One such work, produced in 1994, earned him a second place in the Guinness Book of Records. A giant combined seal called Sleeping Buddha, it contained 400 seals, each bearing part of a complete Buddhist scripture of Sakyamuni, the founder of Buddhism. They were stamped a total of 5,000 times on a sheet of paper and pieced together to form a work measuring 6m long by 1.9m high.
The work appears different when observed from various angles. Up close, it becomes many red Chinese characters with a complete Buddhist scripture, but from a distance, a giant great sleeping Buddhist emerges.
Traditional Chinese painting is a harmonious combination of the arts of painting, calligraphy and engraving skill. It features Chinese characters arranged in imaginative patterns in a very limited space. A master seal engraver must be able to write different styles of the Chinese scripts and arrange all the characters in perfect balance. A master calligrapher sometimes needs to exaggerate the thickness or thinness of a stroke, elaborately straighten or curve it, or even deliberately deform an ideogram to create an artistic effect.
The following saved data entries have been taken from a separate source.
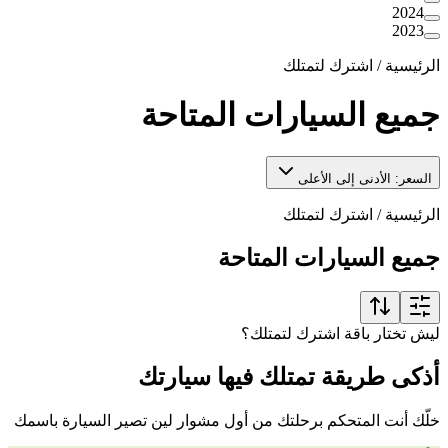
2024
2023
الرئيسية
/
اشترك لتمتلك
جميع السيارات المتاحة
السعر: الأدنى إلى الأعلى
الرئيسية
/
اشترك لتمتلك
جميع السيارات المتاحة
ليش تختار باقة اشترك لتمتلك؟
أذكى طريقة تمتلك فيها سيارتك
خلّك أنت المتحكم برحلتك من أول مشوار لين تصير السيارة باسمك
"A perfect seal is very much determined by the engraver`s speed and strength of his wrist and finger movements," Zhao said. "As well as the particular tool he uses, he should be very familiar with the various materials-jade, gold, brass, stone, wood and so on-so that he can apply his tool with the right exertion and rhythm."
Every time Zhao carries out an important engraving work, he travels to other provinces to select the best stones. Most valuable for engravers is a kind of stone that emperors of the Qing Dynasty used to put a piece of this on the table for wealth and good luck when they held ceremonies to worship heaven.
Two months ago, as a member of a Chinese folk art delegation, Zhao went to Russia to attend a Year of China event, bringing his artistic seals and best wishes to the Russians. Since 1992, Zhao has written several textbooks, such as Basis of Engraving, 18 courses on Preliminary Seal Carving and Art of Chinese Seal Engraving.
He said he would not have been able to cultivate the peace needed to create fine works were it not for the support of his wife, who understands the painstaking work requires long hours, and a quiet environment.
"I always feel grateful to my wife," he said. "She has gone through hard times with me. Sometimes I worked so long that my wife would stalk in to bring me some food of drink.
"That could easily annoy me, so I lost my temper and yelled at her. Only after I finished the work at hand did I realize what I`d done to her."